*** Block opens ***

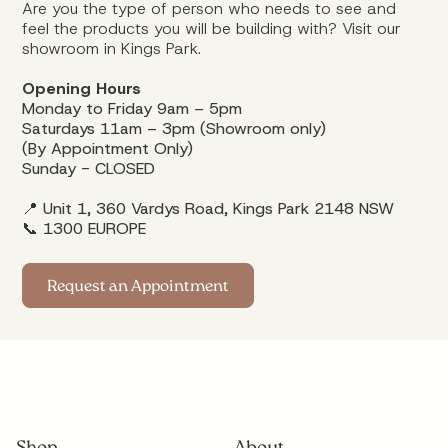
Are you the type of person who needs to see and
feel the products you will be building with? Visit our
showroom in Kings Park.
Opening Hours
Monday to Friday 9am – 5pm
Saturdays 11am – 3pm (Showroom only)
(By Appointment Only)
Sunday - CLOSED
📍 Unit 1, 360 Vardys Road, Kings Park 2148 NSW
📞
1300 EUROPE
Request an Appointment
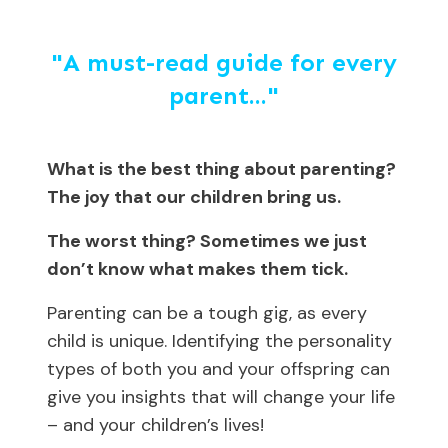
"A must-read guide for every
parent..."
What is the best thing about parenting?
The joy that our children bring us.
The worst thing? Sometimes we just
don’t know what makes them tick.
Parenting can be a tough gig, as every
child is unique. Identifying the personality
types of both you and your offspring can
give you insights that will change your life
– and your children’s lives!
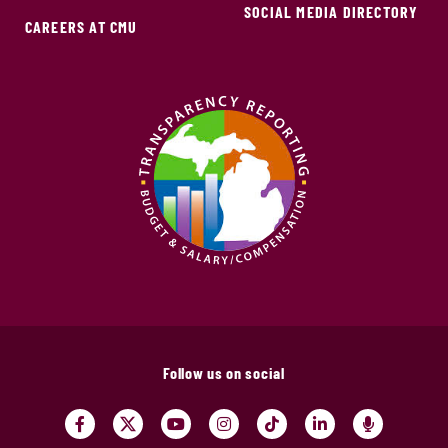
SOCIAL MEDIA DIRECTORY
CAREERS AT CMU
Follow us on social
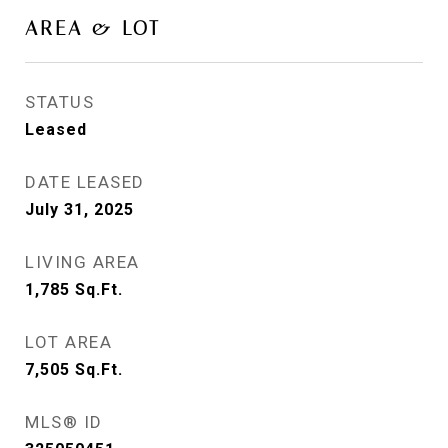
AREA & LOT
STATUS
Leased
DATE LEASED
July 31, 2025
LIVING AREA
1,785
Sq.Ft.
LOT AREA
7,505
Sq.Ft.
MLS® ID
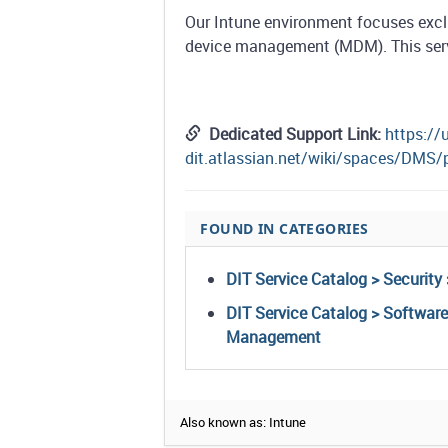
Our Intune environment focuses exc
device management (MDM). This servic
Dedicated Support Link:
https://
dit.atlassian.net/wiki/spaces/DMS
FOUND IN CATEGORIES
DIT Service Catalog > Security 
DIT Service Catalog > Softwar
Management
Also known as: Intune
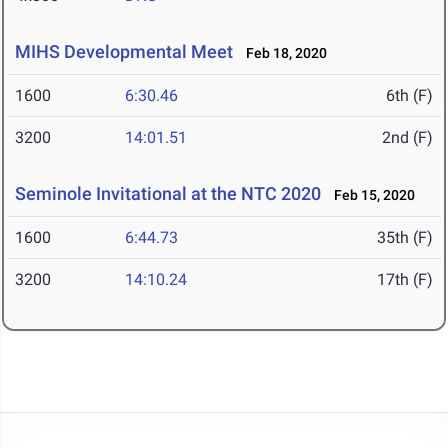
MIHS Developmental Meet
Feb 18, 2020
1600
6:30.46
6th (F)
3200
14:01.51
2nd (F)
Seminole Invitational at the NTC 2020
Feb 15, 2020
1600
6:44.73
35th (F)
3200
14:10.24
17th (F)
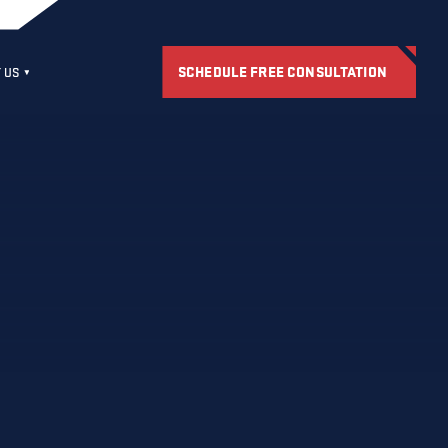
SCHEDULE FREE CONSULTATION
 US
S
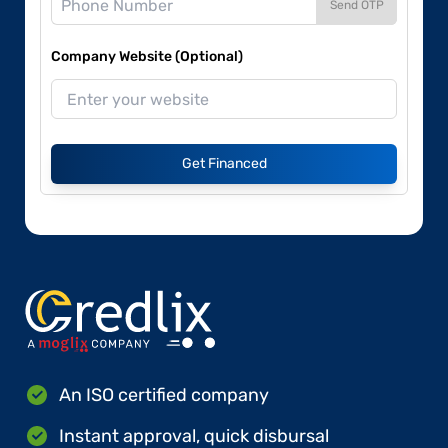
Send OTP
Company Website (Optional)
Get Financed
An ISO certified company
Instant approval, quick disbursal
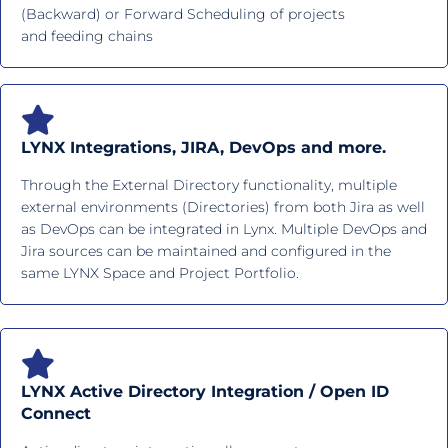
(Backward) or Forward Scheduling of projects
and feeding chains
LYNX Integrations, JIRA, DevOps and more.
Through the External Directory functionality, multiple
external environments (Directories) from both Jira as well
as DevOps can be integrated in Lynx. Multiple DevOps and
Jira sources can be maintained and configured in the
same LYNX Space and Project Portfolio.
LYNX Active Directory Integration / Open ID
Connect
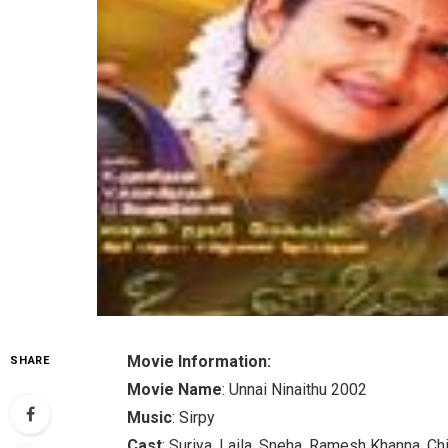
Movie Information:
SHARE
Movie Name
: Unnai Ninaithu 2002
Music
: Sirpy
Cast
: Suriya, Laila, Sneha, Ramesh Khanna, Ch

*** Block closes ***

### YOUR TASK:
For this exercise, transcribe the data exactly but without its pictures.

### SOLVED PROBLEM:
Are you the type of person who needs to see and
feel the products you will be building with? Visit our
showroom in Kings Park.
Opening Hours
Monday to Friday 9am – 5pm
Saturdays 11am – 3pm (Showroom only)
(By Appointment Only)
Sunday - CLOSED
📍 Unit 1, 360 Vardys Road, Kings Park 2148 NSW
📞
1300 EUROPE
Request an Appointment
"A must-read guide for every
parent..."
What is the best thing about parenting?
The joy that our children bring us.
The worst thing? Sometimes we just
don’t know what makes them tick.
Parenting can be a tough gig, as every
child is unique. Identifying the personality
types of both you and your offspring can
give you insights that will change your life
– and your children’s lives!
SOCIAL MEDIA DIRECTORY
CAREERS AT CMU
Follow us on social
AREA & LOT
STATUS
Leased
DATE LEASED
July 31, 2025
LIVING AREA
1,785
Sq.Ft.
LOT AREA
7,505
Sq.Ft.
MLS® ID
Our Intune environment focuses exc
device management (MDM). This servic
Dedicated Support Link:
https://
dit.atlassian.net/wiki/spaces/DMS
FOUND IN CATEGORIES
DIT Service Catalog > Security 
DIT Service Catalog > Softwar
Management
Also known as: Intune
MIHS Developmental Meet
Feb 18, 2020
1600
6:30.46
6th (F)
3200
14:01.51
2nd (F)
Seminole Invitational at the NTC 2020
Feb 15, 2020
1600
6:44.73
35th (F)
3200
14:10.24
17th (F)
SCHEDULE FREE CONSULTATION
 US
S
Send OTP
Company Website (Optional)
Get Financed
An ISO certified company
Instant approval, quick disbursal
(Backward) or Forward Scheduling of projects
and feeding chains
LYNX Integrations, JIRA, DevOps and more.
Through the External Directory functionality, multiple
external environments (Directories) from both Jira as well
as DevOps can be integrated in Lynx. Multiple DevOps and
Jira sources can be maintained and configured in the
same LYNX Space and Project Portfolio.
LYNX Active Directory Integration / Open ID
Connect
Movie Information:
SHARE
Movie Name
: Unnai Ninaithu 2002
Music
: Sirpy
Cast
: Suriya, Laila, Sneha, Ramesh Khanna, Ch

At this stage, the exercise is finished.